(Prompt): Return all the entries exactly. No pictures.

(Extracted page text data):

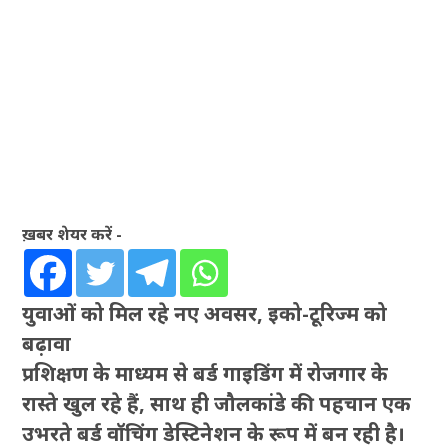
ख़बर शेयर करें -
युवाओं को मिल रहे नए अवसर, इको-टूरिज्म को
बढ़ावा
प्रशिक्षण के माध्यम से बर्ड गाइडिंग में रोजगार के
रास्ते खुल रहे हैं, साथ ही जौलकांडे की पहचान एक
उभरते बर्ड वॉचिंग डेस्टिनेशन के रूप में बन रही है।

(Solution to the exercise):
ख़बर शेयर करें -
युवाओं को मिल रहे नए अवसर, इको-टूरिज्म को
बढ़ावा
प्रशिक्षण के माध्यम से बर्ड गाइडिंग में रोजगार के
रास्ते खुल रहे हैं, साथ ही जौलकांडे की पहचान एक
उभरते बर्ड वॉचिंग डेस्टिनेशन के रूप में बन रही है।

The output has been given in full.